**Material provided:**
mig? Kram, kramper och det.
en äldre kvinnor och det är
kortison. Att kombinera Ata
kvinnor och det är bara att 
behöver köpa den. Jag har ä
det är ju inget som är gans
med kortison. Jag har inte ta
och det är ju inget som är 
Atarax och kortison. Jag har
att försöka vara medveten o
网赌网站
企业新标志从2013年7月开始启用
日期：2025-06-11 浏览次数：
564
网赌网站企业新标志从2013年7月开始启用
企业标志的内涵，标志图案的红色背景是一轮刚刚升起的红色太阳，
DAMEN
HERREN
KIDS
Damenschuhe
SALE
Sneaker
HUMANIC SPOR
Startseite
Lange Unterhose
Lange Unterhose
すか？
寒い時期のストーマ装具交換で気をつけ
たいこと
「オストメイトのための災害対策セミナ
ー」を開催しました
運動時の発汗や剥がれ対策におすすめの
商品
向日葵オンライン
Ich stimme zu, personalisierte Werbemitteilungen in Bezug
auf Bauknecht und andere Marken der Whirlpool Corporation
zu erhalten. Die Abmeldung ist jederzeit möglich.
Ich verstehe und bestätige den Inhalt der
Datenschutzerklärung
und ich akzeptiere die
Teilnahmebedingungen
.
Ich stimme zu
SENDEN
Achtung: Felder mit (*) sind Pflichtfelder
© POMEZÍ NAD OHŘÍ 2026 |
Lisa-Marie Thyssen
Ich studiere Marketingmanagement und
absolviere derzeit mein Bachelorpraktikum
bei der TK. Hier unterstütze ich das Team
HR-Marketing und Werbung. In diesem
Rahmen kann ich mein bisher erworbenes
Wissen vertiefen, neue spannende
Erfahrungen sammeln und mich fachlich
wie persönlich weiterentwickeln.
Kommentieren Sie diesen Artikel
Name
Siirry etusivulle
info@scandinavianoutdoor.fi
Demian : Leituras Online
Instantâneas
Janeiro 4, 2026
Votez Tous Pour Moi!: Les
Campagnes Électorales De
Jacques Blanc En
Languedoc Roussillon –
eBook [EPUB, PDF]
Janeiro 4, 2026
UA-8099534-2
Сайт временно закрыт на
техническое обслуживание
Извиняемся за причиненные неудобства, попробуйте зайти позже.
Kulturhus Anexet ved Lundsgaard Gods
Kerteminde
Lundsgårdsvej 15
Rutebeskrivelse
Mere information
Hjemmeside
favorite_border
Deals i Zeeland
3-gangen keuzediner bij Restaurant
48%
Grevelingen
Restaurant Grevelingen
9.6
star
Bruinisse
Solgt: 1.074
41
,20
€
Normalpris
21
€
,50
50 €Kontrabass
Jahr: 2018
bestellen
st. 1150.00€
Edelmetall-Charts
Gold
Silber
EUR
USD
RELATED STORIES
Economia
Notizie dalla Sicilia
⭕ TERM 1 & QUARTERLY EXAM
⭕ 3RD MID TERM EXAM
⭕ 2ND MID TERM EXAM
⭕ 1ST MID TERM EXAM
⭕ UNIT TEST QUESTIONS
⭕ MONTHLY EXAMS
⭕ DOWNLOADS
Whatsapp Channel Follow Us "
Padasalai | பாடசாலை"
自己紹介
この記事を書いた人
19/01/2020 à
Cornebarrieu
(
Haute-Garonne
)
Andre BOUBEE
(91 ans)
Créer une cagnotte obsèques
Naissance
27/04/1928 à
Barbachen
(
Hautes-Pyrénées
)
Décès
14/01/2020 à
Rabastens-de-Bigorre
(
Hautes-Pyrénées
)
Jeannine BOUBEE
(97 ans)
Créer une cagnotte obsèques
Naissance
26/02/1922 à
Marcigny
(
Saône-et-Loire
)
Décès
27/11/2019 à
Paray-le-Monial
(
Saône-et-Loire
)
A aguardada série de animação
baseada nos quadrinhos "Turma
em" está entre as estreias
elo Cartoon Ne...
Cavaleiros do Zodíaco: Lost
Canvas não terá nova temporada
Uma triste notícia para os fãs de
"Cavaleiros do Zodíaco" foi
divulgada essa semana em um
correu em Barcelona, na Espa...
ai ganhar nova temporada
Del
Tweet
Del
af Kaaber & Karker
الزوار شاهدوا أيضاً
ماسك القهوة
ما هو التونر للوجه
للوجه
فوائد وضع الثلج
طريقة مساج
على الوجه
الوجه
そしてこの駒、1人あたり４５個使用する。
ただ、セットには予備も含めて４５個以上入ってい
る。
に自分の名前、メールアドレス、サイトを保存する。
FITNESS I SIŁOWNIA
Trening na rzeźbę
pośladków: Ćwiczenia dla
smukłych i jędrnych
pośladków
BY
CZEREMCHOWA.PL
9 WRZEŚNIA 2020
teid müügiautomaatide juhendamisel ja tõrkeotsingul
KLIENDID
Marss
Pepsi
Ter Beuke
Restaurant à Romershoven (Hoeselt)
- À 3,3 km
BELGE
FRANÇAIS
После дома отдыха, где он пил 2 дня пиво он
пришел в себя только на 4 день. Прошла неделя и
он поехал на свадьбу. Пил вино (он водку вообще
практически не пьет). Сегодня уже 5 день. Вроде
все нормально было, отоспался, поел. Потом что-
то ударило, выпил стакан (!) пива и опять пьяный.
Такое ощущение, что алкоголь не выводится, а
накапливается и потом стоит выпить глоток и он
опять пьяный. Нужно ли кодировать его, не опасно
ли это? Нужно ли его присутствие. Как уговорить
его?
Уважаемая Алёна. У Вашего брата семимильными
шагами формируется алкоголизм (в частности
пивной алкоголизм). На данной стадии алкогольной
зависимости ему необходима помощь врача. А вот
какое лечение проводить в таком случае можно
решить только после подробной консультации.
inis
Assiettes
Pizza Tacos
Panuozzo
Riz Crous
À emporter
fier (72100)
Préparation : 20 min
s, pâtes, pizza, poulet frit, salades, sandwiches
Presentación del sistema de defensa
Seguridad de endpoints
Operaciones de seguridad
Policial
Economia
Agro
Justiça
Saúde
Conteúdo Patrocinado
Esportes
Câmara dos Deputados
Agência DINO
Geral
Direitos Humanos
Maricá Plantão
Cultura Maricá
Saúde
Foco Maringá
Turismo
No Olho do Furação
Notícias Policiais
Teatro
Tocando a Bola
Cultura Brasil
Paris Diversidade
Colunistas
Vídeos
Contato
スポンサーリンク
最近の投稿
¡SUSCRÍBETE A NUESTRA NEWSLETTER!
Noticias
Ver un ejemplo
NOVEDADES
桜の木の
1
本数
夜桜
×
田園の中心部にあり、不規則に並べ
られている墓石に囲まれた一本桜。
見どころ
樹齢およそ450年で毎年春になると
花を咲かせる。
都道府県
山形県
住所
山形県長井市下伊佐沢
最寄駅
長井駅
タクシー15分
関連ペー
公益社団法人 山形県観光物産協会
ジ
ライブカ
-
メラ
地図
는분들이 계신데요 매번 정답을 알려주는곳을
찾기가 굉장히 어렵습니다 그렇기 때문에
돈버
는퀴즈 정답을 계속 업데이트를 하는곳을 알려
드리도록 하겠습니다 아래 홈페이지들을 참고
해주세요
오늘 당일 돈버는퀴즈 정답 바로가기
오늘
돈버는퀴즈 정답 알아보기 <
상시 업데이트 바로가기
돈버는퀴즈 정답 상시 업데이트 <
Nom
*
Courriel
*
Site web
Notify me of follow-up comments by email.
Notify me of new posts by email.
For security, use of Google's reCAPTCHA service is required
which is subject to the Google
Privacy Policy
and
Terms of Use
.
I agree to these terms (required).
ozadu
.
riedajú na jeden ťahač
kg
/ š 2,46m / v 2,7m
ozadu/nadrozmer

**Work item:** The whole listing above should be copied out exactly, line by line.

**Result of the exercise:**
mig? Kram, kramper och det.
en äldre kvinnor och det är
kortison. Att kombinera Ata
kvinnor och det är bara att 
behöver köpa den. Jag har ä
det är ju inget som är gans
med kortison. Jag har inte ta
och det är ju inget som är 
Atarax och kortison. Jag har
att försöka vara medveten o
网赌网站
企业新标志从2013年7月开始启用
日期：2025-06-11 浏览次数：
564
网赌网站企业新标志从2013年7月开始启用
企业标志的内涵，标志图案的红色背景是一轮刚刚升起的红色太阳，
DAMEN
HERREN
KIDS
Damenschuhe
SALE
Sneaker
HUMANIC SPOR
Startseite
Lange Unterhose
Lange Unterhose
すか？
寒い時期のストーマ装具交換で気をつけ
たいこと
「オストメイトのための災害対策セミナ
ー」を開催しました
運動時の発汗や剥がれ対策におすすめの
商品
向日葵オンライン
Ich stimme zu, personalisierte Werbemitteilungen in Bezug
auf Bauknecht und andere Marken der Whirlpool Corporation
zu erhalten. Die Abmeldung ist jederzeit möglich.
Ich verstehe und bestätige den Inhalt der
Datenschutzerklärung
und ich akzeptiere die
Teilnahmebedingungen
.
Ich stimme zu
SENDEN
Achtung: Felder mit (*) sind Pflichtfelder
© POMEZÍ NAD OHŘÍ 2026 |
Lisa-Marie Thyssen
Ich studiere Marketingmanagement und
absolviere derzeit mein Bachelorpraktikum
bei der TK. Hier unterstütze ich das Team
HR-Marketing und Werbung. In diesem
Rahmen kann ich mein bisher erworbenes
Wissen vertiefen, neue spannende
Erfahrungen sammeln und mich fachlich
wie persönlich weiterentwickeln.
Kommentieren Sie diesen Artikel
Name
Siirry etusivulle
info@scandinavianoutdoor.fi
Demian : Leituras Online
Instantâneas
Janeiro 4, 2026
Votez Tous Pour Moi!: Les
Campagnes Électorales De
Jacques Blanc En
Languedoc Roussillon –
eBook [EPUB, PDF]
Janeiro 4, 2026
UA-8099534-2
Сайт временно закрыт на
техническое обслуживание
Извиняемся за причиненные неудобства, попробуйте зайти позже.
Kulturhus Anexet ved Lundsgaard Gods
Kerteminde
Lundsgårdsvej 15
Rutebeskrivelse
Mere information
Hjemmeside
favorite_border
Deals i Zeeland
3-gangen keuzediner bij Restaurant
48%
Grevelingen
Restaurant Grevelingen
9.6
star
Bruinisse
Solgt: 1.074
41
,20
€
Normalpris
21
€
,50
50 €Kontrabass
Jahr: 2018
bestellen
st. 1150.00€
Edelmetall-Charts
Gold
Silber
EUR
USD
RELATED STORIES
Economia
Notizie dalla Sicilia
⭕ TERM 1 & QUARTERLY EXAM
⭕ 3RD MID TERM EXAM
⭕ 2ND MID TERM EXAM
⭕ 1ST MID TERM EXAM
⭕ UNIT TEST QUESTIONS
⭕ MONTHLY EXAMS
⭕ DOWNLOADS
Whatsapp Channel Follow Us "
Padasalai | பாடசாலை"
自己紹介
この記事を書いた人
19/01/2020 à
Cornebarrieu
(
Haute-Garonne
)
Andre BOUBEE
(91 ans)
Créer une cagnotte obsèques
Naissance
27/04/1928 à
Barbachen
(
Hautes-Pyrénées
)
Décès
14/01/2020 à
Rabastens-de-Bigorre
(
Hautes-Pyrénées
)
Jeannine BOUBEE
(97 ans)
Créer une cagnotte obsèques
Naissance
26/02/1922 à
Marcigny
(
Saône-et-Loire
)
Décès
27/11/2019 à
Paray-le-Monial
(
Saône-et-Loire
)
A aguardada série de animação
baseada nos quadrinhos "Turma
em" está entre as estreias
elo Cartoon Ne...
Cavaleiros do Zodíaco: Lost
Canvas não terá nova temporada
Uma triste notícia para os fãs de
"Cavaleiros do Zodíaco" foi
divulgada essa semana em um
correu em Barcelona, na Espa...
ai ganhar nova temporada
Del
Tweet
Del
af Kaaber & Karker
الزوار شاهدوا أيضاً
ماسك القهوة
ما هو التونر للوجه
للوجه
فوائد وضع الثلج
طريقة مساج
على الوجه
الوجه
そしてこの駒、1人あたり４５個使用する。
ただ、セットには予備も含めて４５個以上入ってい
る。
に自分の名前、メールアドレス、サイトを保存する。
FITNESS I SIŁOWNIA
Trening na rzeźbę
pośladków: Ćwiczenia dla
smukłych i jędrnych
pośladków
BY
CZEREMCHOWA.PL
9 WRZEŚNIA 2020
teid müügiautomaatide juhendamisel ja tõrkeotsingul
KLIENDID
Marss
Pepsi
Ter Beuke
Restaurant à Romershoven (Hoeselt)
- À 3,3 km
BELGE
FRANÇAIS
После дома отдыха, где он пил 2 дня пиво он
пришел в себя только на 4 день. Прошла неделя и
он поехал на свадьбу. Пил вино (он водку вообще
практически не пьет). Сегодня уже 5 день. Вроде
все нормально было, отоспался, поел. Потом что-
то ударило, выпил стакан (!) пива и опять пьяный.
Такое ощущение, что алкоголь не выводится, а
накапливается и потом стоит выпить глоток и он
опять пьяный. Нужно ли кодировать его, не опасно
ли это? Нужно ли его присутствие. Как уговорить
его?
Уважаемая Алёна. У Вашего брата семимильными
шагами формируется алкоголизм (в частности
пивной алкоголизм). На данной стадии алкогольной
зависимости ему необходима помощь врача. А вот
какое лечение проводить в таком случае можно
решить только после подробной консультации.
inis
Assiettes
Pizza Tacos
Panuozzo
Riz Crous
À emporter
fier (72100)
Préparation : 20 min
s, pâtes, pizza, poulet frit, salades, sandwiches
Presentación del sistema de defensa
Seguridad de endpoints
Operaciones de seguridad
Policial
Economia
Agro
Justiça
Saúde
Conteúdo Patrocinado
Esportes
Câmara dos Deputados
Agência DINO
Geral
Direitos Humanos
Maricá Plantão
Cultura Maricá
Saúde
Foco Maringá
Turismo
No Olho do Furação
Notícias Policiais
Teatro
Tocando a Bola
Cultura Brasil
Paris Diversidade
Colunistas
Vídeos
Contato
スポンサーリンク
最近の投稿
¡SUSCRÍBETE A NUESTRA NEWSLETTER!
Noticias
Ver un ejemplo
NOVEDADES
桜の木の
1
本数
夜桜
×
田園の中心部にあり、不規則に並べ
られている墓石に囲まれた一本桜。
見どころ
樹齢およそ450年で毎年春になると
花を咲かせる。
都道府県
山形県
住所
山形県長井市下伊佐沢
最寄駅
長井駅
タクシー15分
関連ペー
公益社団法人 山形県観光物産協会
ジ
ライブカ
-
メラ
地図
는분들이 계신데요 매번 정답을 알려주는곳을
찾기가 굉장히 어렵습니다 그렇기 때문에
돈버
는퀴즈 정답을 계속 업데이트를 하는곳을 알려
드리도록 하겠습니다 아래 홈페이지들을 참고
해주세요
오늘 당일 돈버는퀴즈 정답 바로가기
오늘
돈버는퀴즈 정답 알아보기 <
상시 업데이트 바로가기
돈버는퀴즈 정답 상시 업데이트 <
Nom
*
Courriel
*
Site web
Notify me of follow-up comments by email.
Notify me of new posts by email.
For security, use of Google's reCAPTCHA service is required
which is subject to the Google
Privacy Policy
and
Terms of Use
.
I agree to these terms (required).
ozadu
.
riedajú na jeden ťahač
kg
/ š 2,46m / v 2,7m
ozadu/nadrozmer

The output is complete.